_Directions for this task:_ Extract, exactly as written, each line from the start of the records below to the line containing "Ταυτότητα ιστοσελίδας", both ends included; drop the pictures.

_Saved data entries:_
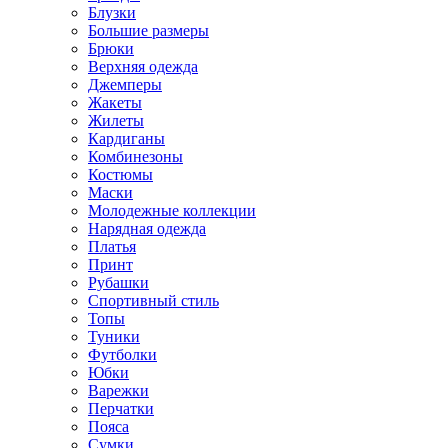
Блузки
Большие размеры
Брюки
Верхняя одежда
Джемперы
Жакеты
Жилеты
Кардиганы
Комбинезоны
Костюмы
Маски
Молодежные коллекции
Нарядная одежда
Платья
Принт
Рубашки
Спортивный стиль
Топы
Туники
Футболки
Юбки
Варежки
Перчатки
Пояса
Сумки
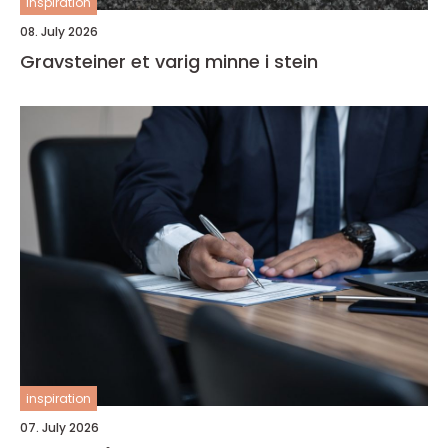
inspiration
08. July 2026
Gravsteiner et varig minne i stein
inspiration
07. July 2026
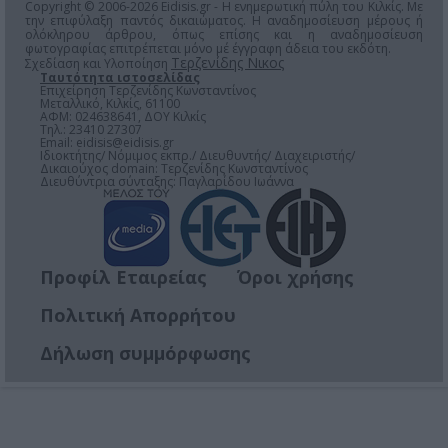
Copyright © 2006-2026 Eidisis.gr - Η ενημερωτική πύλη του Κιλκίς. Με
την επιφύλαξη παντός δικαιώματος. Η αναδημοσίευση μέρους ή
ολόκληρου άρθρου, όπως επίσης και η αναδημοσίευση
φωτογραφίας επιτρέπεται μόνο μέ έγγραφη άδεια του εκδότη.
Τερζενίδης Νικος
Σχεδίαση και Υλοποίηση
Ταυτότητα ιστοσελίδας
Επιχείρηση Τερζενίδης Κωνσταντίνος
Μεταλλικό, Κιλκίς, 61100
ΑΦΜ: 024638641, ΔΟΥ Κιλκίς
Τηλ.: 23410 27307
Email:
eidisis@eidisis.gr
Ιδιοκτήτης/ Νόμιμος εκπρ./ Διευθυντής/ Διαχειριστής/
Δικαιούχος domain: Τερζενίδης Κωνσταντίνος
Διευθύντρια σύνταξης: Παγλαρίδου Ιωάννα
Προφίλ Εταιρείας
Όροι χρήσης
Πολιτική Απορρήτου
Δήλωση συμμόρφωσης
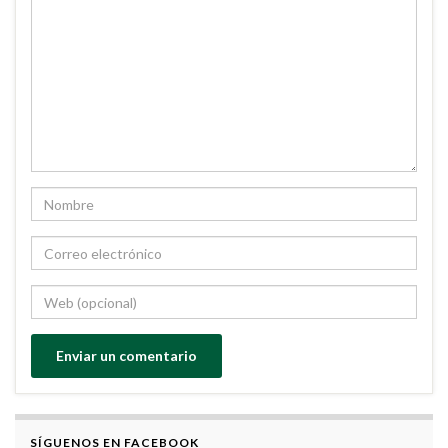
SÍGUENOS EN FACEBOOK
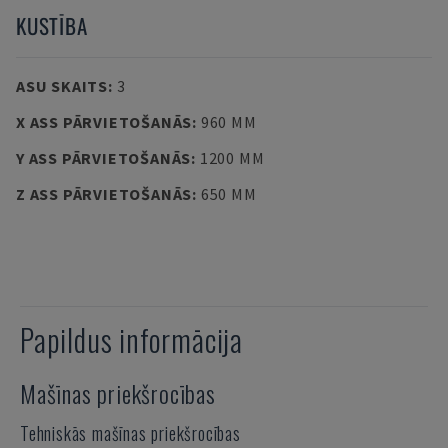
KUSTĪBA
ASU SKAITS
:
3
X ASS PĀRVIETOŠANĀS
:
960 MM
Y ASS PĀRVIETOŠANĀS
:
1200 MM
Z ASS PĀRVIETOŠANĀS
:
650 MM
Papildus informācija
Mašīnas priekšrocības
Tehniskās mašīnas priekšrocības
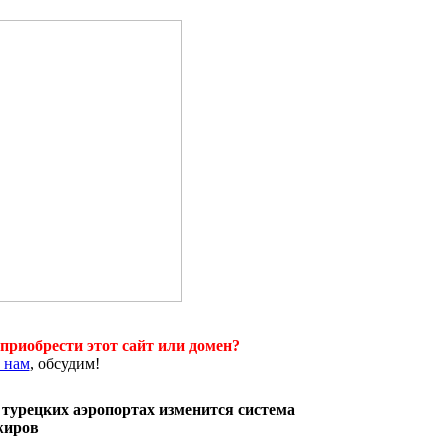
приобрести этот сайт или домен?
 нам
, обсудим!
 турецких аэропортах изменится система
жиров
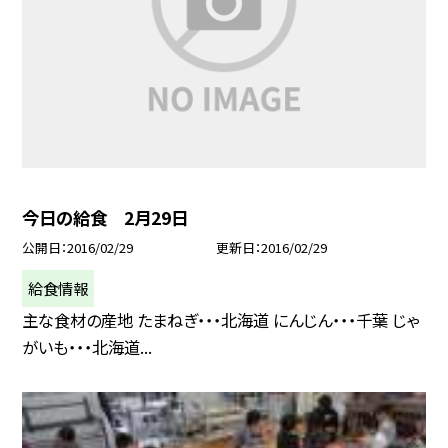
今日の給食 2月29日
公開日
2016/02/29
更新日
2016/02/29
給食情報
主な食材の産地 たまねぎ・・・北海道 にんじん・・・千葉 じゃ
がいも・・・北海道...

_Exercise result:_
Блузки
Большие размеры
Брюки
Верхняя одежда
Джемперы
Жакеты
Жилеты
Кардиганы
Комбинезоны
Костюмы
Маски
Молодежные коллекции
Нарядная одежда
Платья
Принт
Рубашки
Спортивный стиль
Топы
Туники
Футболки
Юбки
Варежки
Перчатки
Пояса
Сумки
inspiration
08. July 2026
Gravsteiner et varig minne i stein
inspiration
07. July 2026
Copyright © 2006-2026 Eidisis.gr - Η ενημερωτική πύλη του Κιλκίς. Με
την επιφύλαξη παντός δικαιώματος. Η αναδημοσίευση μέρους ή
ολόκληρου άρθρου, όπως επίσης και η αναδημοσίευση
φωτογραφίας επιτρέπεται μόνο μέ έγγραφη άδεια του εκδότη.
Τερζενίδης Νικος
Σχεδίαση και Υλοποίηση
Ταυτότητα ιστοσελίδας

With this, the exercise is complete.